• [Directions for this task]: Once the images are set aside, print the remaining lines below exactly.

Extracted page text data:
--- START ---
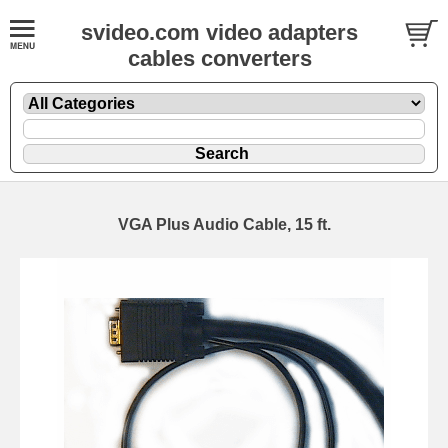
svideo.com video adapters
cables converters
VGA Plus Audio Cable, 15 ft.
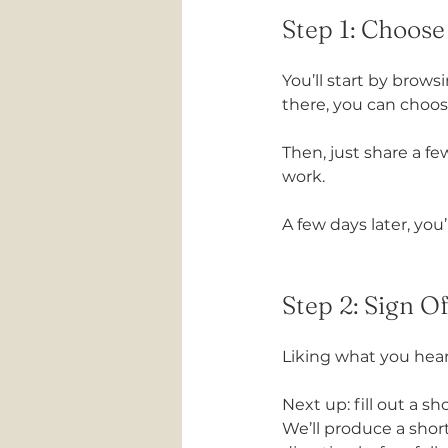
Step 1: Choos
You’ll start by brows
there, you can choos
Then, just share a f
work.
A few days later, you’
Step 2: Sign O
Liking what you hea
Next up: fill out a s
We’ll produce a short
--- END ---
• [Exercise response]:
svideo.com video adapters
cables converters
VGA Plus Audio Cable, 15 ft.
Step 1: Choos
You’ll start by brows
there, you can choos
Then, just share a f
work.
A few days later, you’
Step 2: Sign O
Liking what you hea
Next up: fill out a s
We’ll produce a short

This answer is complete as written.